# [Aim of the task]
Find each line in the records below that contains the word "Goto", and copy it out.

[Extracted page text data]

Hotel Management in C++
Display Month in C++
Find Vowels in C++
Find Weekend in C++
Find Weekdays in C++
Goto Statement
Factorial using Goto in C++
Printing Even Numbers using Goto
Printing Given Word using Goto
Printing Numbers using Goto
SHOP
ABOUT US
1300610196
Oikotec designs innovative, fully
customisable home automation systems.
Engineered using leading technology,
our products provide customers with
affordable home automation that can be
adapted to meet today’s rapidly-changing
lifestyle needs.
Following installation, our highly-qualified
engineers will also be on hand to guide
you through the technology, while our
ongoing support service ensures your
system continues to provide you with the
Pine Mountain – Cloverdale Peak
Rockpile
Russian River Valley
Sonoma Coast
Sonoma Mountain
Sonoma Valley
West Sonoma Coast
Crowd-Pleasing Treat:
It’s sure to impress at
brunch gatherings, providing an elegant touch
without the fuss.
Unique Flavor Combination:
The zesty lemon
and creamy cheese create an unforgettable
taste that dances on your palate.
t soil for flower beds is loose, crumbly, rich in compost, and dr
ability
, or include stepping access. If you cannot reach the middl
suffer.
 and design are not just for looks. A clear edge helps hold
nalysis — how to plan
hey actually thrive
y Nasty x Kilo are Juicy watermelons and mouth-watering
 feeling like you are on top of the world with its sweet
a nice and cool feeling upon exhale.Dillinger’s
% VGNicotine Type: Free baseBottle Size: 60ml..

# [Task output]
Goto Statement
Factorial using Goto in C++
Printing Even Numbers using Goto
Printing Given Word using Goto
Printing Numbers using Goto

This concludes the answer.